CONCLUSIONS: Circulating microRNAs 106b, 26a-5p, 484, 20a-5p are associated with atrial remodeling and AF.

Introduction

Atrial fibrillation (AF) is the world’s most common arrhythmia, affecting over 46 million individuals worldwide in 2016, and the prevalence of AF is increasing [1]. Although AF is strongly related to the duration and the intensity of exposure to traditional cardiovascular risk factors, a substantial portion of an individual’s risk for AF is unexplained by known AF risk factors [2,3]. Although AF is heritable, allelic variation does not fully account for AF heritability, suggesting that other genetic or epigenetic factors may contribute to the development of a substrate vulnerable to this arrhythmia [4].

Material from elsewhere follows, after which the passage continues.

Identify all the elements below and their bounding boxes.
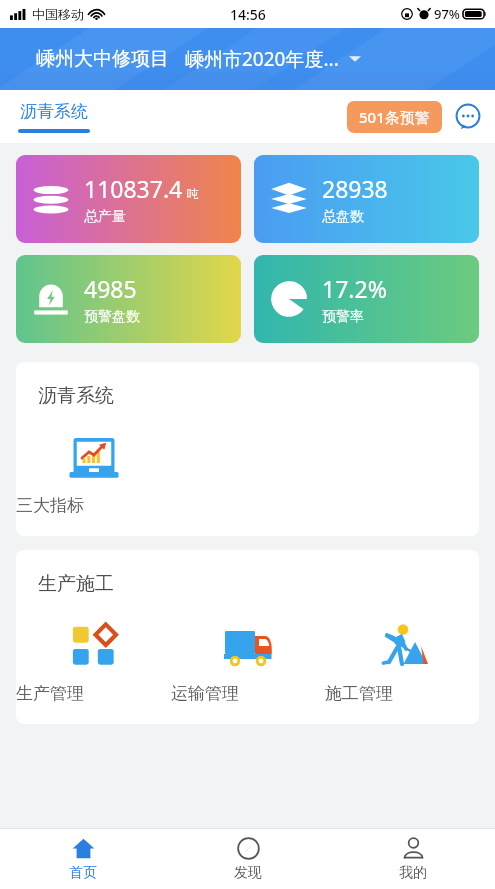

Micro-ribonucleic acids (microRNAs) are short, endogenous non-coding RNAs that regulate post-transcriptional gene expression that are integral to cardiac structure and function [4,5]. In addition to their direct physiologic and pathologic roles, microRNAs are readily detectable in the circulation and may provide insights into gene expression in tissues in several acute and chronic cardiovascular diseases (CVD), including acute myocardial infarction, heart failure, and AF [6,7]. MicroRNAs also have provided some insight into gene regulatory networks implicated in the pathogenesis of CVD and may represent attractive therapeutic targets.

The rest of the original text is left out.